L’écart entre les attentes populaires et les actions concrètes de l’exécutif n’a jamais été aussi flagrant. D’un côté, les rapports alarmants s’accumulent, témoignages d’une nation en proie au chaos. De l’autre, les salons dorés de la présidence s’animent autour de la promotion d’ouvrages aux accents propagandistes, loin des préoccupations quotidiennes des Burkinabè.
La propagande au service d’un pouvoir déconnecté
La publication récente d’un livre attribué à Ibrahim Traoré illustre cette distorsion entre les discours officiels et les besoins réels de la population. Dans les artères de Ouagadougou comme dans les zones les plus reculées du pays, le message est unanime : les citoyens ne réclament pas des récits élogieux, mais des solutions tangibles pour retrouver la quiétude et la maîtrise de leur territoire.
Allouer des ressources financières et logistiques à la production et à la diffusion d’un livre alors que les Forces de défense et de sécurité (FDS) ainsi que les Volontaires pour la défense de la patrie (VDP) peinent à obtenir l’équipement essentiel relève d’une incongruité difficilement supportable. Comment espérer éteindre un brasier avec des feuilles imprimées ou protéger des vies avec des mots en guise de boucliers ?
« Ce que le peuple exige, ce n’est pas une fable dorée, mais la restitution de sa dignité et de sa souveraineté. » Telle est la voix d’un représentant de la société civile, exprimant sans détour le désarroi généralisé.
Le contrat tacite trahi
Lors de son accession au pouvoir, le capitaine Ibrahim Traoré avait su cristalliser les espoirs d’une nation lasse. Son engagement à rétablir l’intégrité territoriale et à restaurer la paix avait alors servi de socle à une confiance collective. Pourtant, l’heure est désormais au bilan : la rhétorique a remplacé l’action, et le culte de l’image semble avoir pris le pas sur les impératifs opérationnels.

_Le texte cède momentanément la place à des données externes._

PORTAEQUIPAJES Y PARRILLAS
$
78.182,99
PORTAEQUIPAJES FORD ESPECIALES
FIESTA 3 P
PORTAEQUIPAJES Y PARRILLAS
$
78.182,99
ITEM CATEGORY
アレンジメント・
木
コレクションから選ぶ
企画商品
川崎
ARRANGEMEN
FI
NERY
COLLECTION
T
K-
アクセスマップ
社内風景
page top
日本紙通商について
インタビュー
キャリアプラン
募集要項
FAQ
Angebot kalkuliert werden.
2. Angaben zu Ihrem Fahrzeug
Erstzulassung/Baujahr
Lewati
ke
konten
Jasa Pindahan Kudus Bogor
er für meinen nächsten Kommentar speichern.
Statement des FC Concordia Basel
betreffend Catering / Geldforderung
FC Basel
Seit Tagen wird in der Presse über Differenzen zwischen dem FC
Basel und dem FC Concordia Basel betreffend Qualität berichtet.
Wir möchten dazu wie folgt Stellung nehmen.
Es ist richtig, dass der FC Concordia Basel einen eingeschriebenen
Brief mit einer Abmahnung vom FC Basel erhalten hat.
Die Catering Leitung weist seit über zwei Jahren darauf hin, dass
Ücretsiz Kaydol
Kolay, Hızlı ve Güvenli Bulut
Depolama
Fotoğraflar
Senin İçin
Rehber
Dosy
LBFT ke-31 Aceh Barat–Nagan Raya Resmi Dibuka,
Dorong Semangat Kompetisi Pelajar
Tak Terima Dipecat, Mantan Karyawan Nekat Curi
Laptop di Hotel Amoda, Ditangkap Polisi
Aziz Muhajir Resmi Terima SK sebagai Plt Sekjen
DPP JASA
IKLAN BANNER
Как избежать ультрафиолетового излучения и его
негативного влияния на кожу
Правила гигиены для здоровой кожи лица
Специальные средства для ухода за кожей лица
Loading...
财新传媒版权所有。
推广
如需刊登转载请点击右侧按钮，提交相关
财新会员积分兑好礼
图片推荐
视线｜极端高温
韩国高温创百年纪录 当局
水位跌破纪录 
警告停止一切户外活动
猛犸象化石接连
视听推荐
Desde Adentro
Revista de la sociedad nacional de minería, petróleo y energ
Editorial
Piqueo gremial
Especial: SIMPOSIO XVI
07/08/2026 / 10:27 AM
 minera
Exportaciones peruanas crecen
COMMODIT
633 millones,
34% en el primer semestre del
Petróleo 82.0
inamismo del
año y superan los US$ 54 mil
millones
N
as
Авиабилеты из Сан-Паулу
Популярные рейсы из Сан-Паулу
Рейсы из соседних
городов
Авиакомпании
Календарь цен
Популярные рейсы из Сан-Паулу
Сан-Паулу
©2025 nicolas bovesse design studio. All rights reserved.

Cette dérive suscite une colère grandissante au sein de la population. Le seuil de patience, déjà mis à rude épreuve, vient d’être franchi. Les revendications se radicalisent : comment justifier qu’un mandat fondé sur la restauration de la sécurité puisse se muer en une entreprise de communication ? L’exigence est claire : si la promesse fondamentale n’est pas tenue, il est temps de passer la main.
Un tournant décisif pour la transition
Le régime actuel se trouve à un carrefour critique. Persister à instrumentaliser la présidence comme une vitrine promotionnelle risquerait d’approfondir le fossé déjà béant entre le pouvoir et le peuple. Le Burkina Faso n’a nul besoin d’un chef de file littéraire, mais d’un stratège capable de ramener l’ordre et la stabilité.
Si le capitaine Traoré ne recentre pas immédiatement ses priorités sur l’objectif premier — la sécurité nationale —, l’histoire jugera son passage comme celui d’un dirigeant dont les actions auront été dictées par l’illusion, tandis que le pays s’enfonçait dans les flammes de l’instabilité.